Intranasal vaccination with gB adjuvanted by poly(I:C) induces complete protection against pseudorabies virus in swine.

Abstract

Pseudorabies virus (PRV) is an important swine pathogen causing severe economic losses worldwide. Nasal mucosa serves as the initial entry site for PRV, highlighting the importance of nasal mucosal immunity in limiting infection. Here, we investigated the immune responses and protection against PRV for the intranasal vaccination of glycoprotein B (gB) subunit vaccine adjuvanted with poly(I:C). In piglets, immunohistochemistry showed rapid uptake of the gB by the nasal mucosa within 2 h, supporting subsequent immune activation. Upon challenge with the PRV variant ZJ01, intranasal gB vaccination provided complete clinical protection with the absence of clinical signs, substantially reduced virus load in tissues and viral shedding, and no pathological lesions.
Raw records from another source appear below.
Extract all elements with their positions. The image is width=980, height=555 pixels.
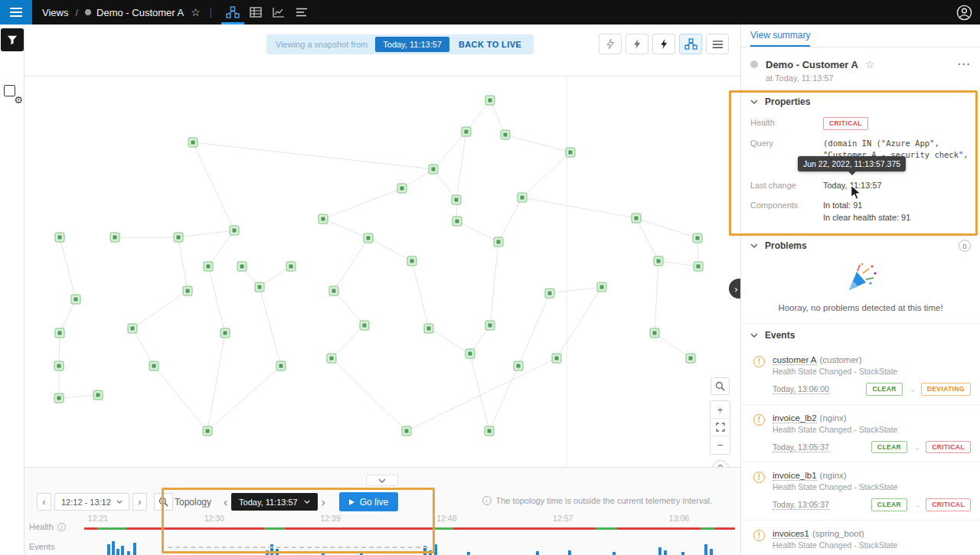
timeline-collapse-tab[interactable] (366, 475, 398, 486)
fit-to-screen-button[interactable] (710, 419, 730, 436)
event-component-link[interactable]: invoice_lb2 (773, 413, 817, 423)
topology-time-next-button[interactable]: › (318, 495, 329, 508)
telemetry-range-controls: ‹ 12:12 - 13:12 › (37, 493, 173, 511)
event-bar (612, 552, 616, 555)
telemetry-range-dropdown[interactable]: 12:12 - 13:12 (54, 493, 129, 511)
zoom-out-range-button[interactable] (154, 493, 173, 511)
chevron-down-icon (750, 243, 758, 248)
event-bar (116, 549, 119, 555)
view-menu-button[interactable]: ⋯ (957, 60, 971, 68)
magnifier-minus-icon (158, 497, 168, 507)
timeline-tick: 12:39 (320, 514, 340, 523)
event-bar (276, 549, 279, 555)
topology-layout-button[interactable] (679, 34, 702, 54)
view-state-dot (750, 60, 758, 68)
events-view-tab[interactable] (290, 0, 313, 24)
hamburger-menu-button[interactable] (0, 0, 32, 24)
back-to-live-button[interactable]: BACK TO LIVE (449, 40, 531, 49)
health-segment-clear (264, 527, 285, 530)
telemetry-view-tab[interactable] (267, 0, 290, 24)
topology-view-tab[interactable] (221, 0, 244, 24)
help-button[interactable]: ? (712, 460, 729, 467)
problem-bolt-half-button[interactable] (626, 34, 648, 54)
filters-button[interactable] (1, 28, 24, 51)
party-popper-icon (843, 263, 878, 293)
problems-count-badge: 0 (959, 240, 971, 252)
graph-toolbar (599, 34, 729, 54)
health-segment-clear (97, 527, 126, 530)
event-component-link[interactable]: invoices1 (773, 529, 809, 539)
event-card[interactable]: ! customer A(customer) Health State Chan… (741, 347, 980, 405)
topology-time-label: Topology (175, 497, 211, 508)
events-section-header[interactable]: Events (741, 323, 980, 347)
table-view-tab[interactable] (244, 0, 267, 24)
arrow-right-icon: → (913, 443, 920, 452)
view-title: Demo - Customer A (766, 59, 858, 70)
problems-empty-state: Hooray, no problems detected at this tim… (741, 258, 980, 323)
topology-time-prev-button[interactable]: ‹ (220, 495, 231, 508)
event-card[interactable]: ! invoice_lb2(nginx) Health State Change… (741, 405, 980, 463)
favorite-star-icon[interactable]: ☆ (191, 6, 201, 18)
event-component-link[interactable]: customer A (773, 355, 817, 365)
topology-graph[interactable] (24, 77, 740, 467)
health-timeline[interactable] (24, 527, 740, 530)
event-bar (664, 550, 667, 555)
view-subtitle: at Today, 11:13:57 (766, 73, 971, 83)
warning-icon: ! (753, 356, 765, 367)
view-header: Demo - Customer A ☆ ⋯ at Today, 11:13:57 (741, 47, 980, 90)
event-bar (322, 551, 325, 555)
event-bar (121, 546, 124, 555)
range-next-button[interactable]: › (132, 493, 147, 511)
timeline-notice: i The topology time is outside the curre… (482, 496, 712, 505)
event-bar (112, 541, 115, 555)
component-settings-button[interactable]: ⚙ (2, 83, 22, 103)
event-component-link[interactable]: invoice_lb1 (773, 471, 817, 481)
app-window: Views / Demo - Customer A ☆ | (0, 0, 980, 555)
left-toolbar: ⚙ (0, 24, 24, 555)
zoom-controls: + − ? (710, 377, 730, 467)
state-from-badge: CLEAR (871, 498, 907, 511)
last-change-value[interactable]: Today, 11:13:57 (823, 180, 882, 192)
event-time-link[interactable]: Today, 13:05:37 (773, 442, 829, 452)
event-card[interactable]: ! invoices1(spring_boot) Health State Ch… (741, 521, 980, 555)
event-time-link[interactable]: Today, 13:05:37 (773, 500, 829, 510)
range-prev-button[interactable]: ‹ (37, 493, 51, 511)
snapshot-time-button[interactable]: Today, 11:13:57 (375, 37, 449, 52)
arrow-right-icon: → (913, 501, 920, 509)
go-live-button[interactable]: Go live (339, 492, 398, 511)
event-bar (434, 544, 437, 555)
event-card[interactable]: ! invoice_lb1(nginx) Health State Change… (741, 462, 980, 521)
zoom-out-button[interactable]: − (710, 436, 730, 454)
event-bar (107, 544, 110, 555)
property-health: Health CRITICAL (741, 113, 980, 134)
chart-icon (273, 7, 285, 18)
problem-bolt-filled-button[interactable] (652, 34, 675, 54)
problems-section-header[interactable]: Problems 0 (741, 233, 980, 258)
view-summary-panel: View summary Demo - Customer A ☆ ⋯ at To… (740, 24, 980, 555)
chevron-down-icon (116, 500, 122, 504)
fit-screen-icon (716, 423, 725, 432)
tab-view-summary[interactable]: View summary (750, 24, 810, 47)
problem-bolt-outline-button[interactable] (599, 34, 622, 54)
state-to-badge: DEVIATING (921, 383, 971, 396)
topology-time-dropdown[interactable]: Today, 11:13:57 (231, 493, 318, 511)
no-problems-message: Hooray, no problems detected at this tim… (749, 303, 972, 312)
user-avatar[interactable] (956, 5, 972, 21)
event-time-link[interactable]: Today, 13:06:00 (773, 384, 829, 394)
list-layout-button[interactable] (706, 34, 729, 54)
properties-section-title: Properties (765, 96, 810, 107)
topology-canvas[interactable]: + − ? › (24, 77, 740, 467)
events-section-title: Events (765, 330, 795, 341)
events-histogram[interactable] (24, 535, 740, 555)
state-from-badge: CLEAR (871, 441, 907, 454)
breadcrumb-separator: / (75, 7, 78, 18)
favorite-star-icon[interactable]: ☆ (865, 58, 875, 70)
timeline-tick: 12:30 (204, 514, 224, 523)
timeline-tick: 12:21 (88, 514, 108, 523)
breadcrumb-views[interactable]: Views (42, 7, 68, 18)
event-bar (360, 552, 363, 555)
properties-section-header[interactable]: Properties (741, 90, 980, 113)
search-zoom-button[interactable] (710, 377, 730, 395)
zoom-in-button[interactable]: + (710, 401, 730, 419)
table-icon (250, 7, 262, 18)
Relative to intramuscular gB or the live attenuated Bartha-K61 vaccination, intranasal gB vaccination elicited stronger mucosal antibody responses and greater infiltration of CD3⁺ T cells, CD19⁺ B cells, and IgA-secreting cells in the nasal cavity. Notably, intranasal immunization followed by challenge promoted the formation of tertiary lymphoid structure (TLS) in the turbinate, providing a local niche for adaptive immune responses. Consistent with histological observation, transcriptomic profiling of nasal mucosa revealed activation of the IL-17 and TNF signaling pathways, which are implicated in the formation and maintenance of TLS. These findings demonstrate that intranasal gB vaccination might represent a promising mucosal vaccination strategy for controlling PRV infection in swine.